The application form used across all calls consisted of five sections gathering basic descriptive information on the implementing organisation, the creator, and the proposed project. In addition, narrative answers were requested on the extent of problem being addressed, the solution and its innovativeness, and the impact. In the first contest (2014–2015), the application forms were poorly completed. International organisations working in the respective countries were familiar with this application approach, but many smaller national level applicants lacked experience in completing applications of this nature. The application form was only distributed in English and Spanish, and failure to include local languages further hindered the quality of applications. The decision was therefore taken to give all applicants an opportunity to revise their application form based on standard application guidance. In subsequent contests, this guidance was included in the application form. Implementing partners also offered potential applicants assistance with completing the form if required.
The extent of information requested was to ensure that the independent review panel had enough content to guide their decision making. The unintended consequence was that applicants were deterred due to the length and complexity of the process, and the time required to complete the form. Often applicants had to seek approval from the organisational leaders to apply, and this further delayed submission.

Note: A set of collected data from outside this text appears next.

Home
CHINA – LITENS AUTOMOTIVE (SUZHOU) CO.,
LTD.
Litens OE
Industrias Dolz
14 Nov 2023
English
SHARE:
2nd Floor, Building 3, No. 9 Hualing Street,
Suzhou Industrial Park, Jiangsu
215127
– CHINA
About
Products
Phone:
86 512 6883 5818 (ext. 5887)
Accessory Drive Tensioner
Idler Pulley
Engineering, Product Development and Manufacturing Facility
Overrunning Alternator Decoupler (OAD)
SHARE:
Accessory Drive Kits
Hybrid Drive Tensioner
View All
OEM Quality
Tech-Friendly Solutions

The review panel was established ahead of each contest and members’ time prioritised. Yet, panellists had competing time priorities, and the allocated time frame for the review process (3 weeks) was insufficient. Additionally, few review panellists had expert knowledge in SI in the context of LMICs. The scores thus did not always assist in distinguish between an SI initiative and a ‘good public health’ intervention. Although independent review panels provide credibility and legitimacy to the contest, the value of the review panel in identifying and selecting SI initiatives may be limited.
Receiving the application form via an online portal assisted in ensuring that all data were in a single repository and that these could be readily accessed by the review panel, from any location. However, due to data costs and limited, unpredictable internet connectivity in some contest countries, the portal was not always accessible. Paper-based application forms were provided as an option to applicants and on receipt, the implementation team entered the form contents onto the online portal.
Step 4: Analyse and describe potential social innovations in health
The study team analysed all submitted data to extract relevant characteristics. Given that data is self-reported, its accuracy and quality cannot be verified through crowdsourcing contests alone. For the 38 potential social innovations selected through the review process, field visits were conducted to each site and qualitative data were gathered to verify the project as a SI initiative, and to derive potential lessons and learning relevant to health systems. Case studies were produced on each of the 38 SI initiatives .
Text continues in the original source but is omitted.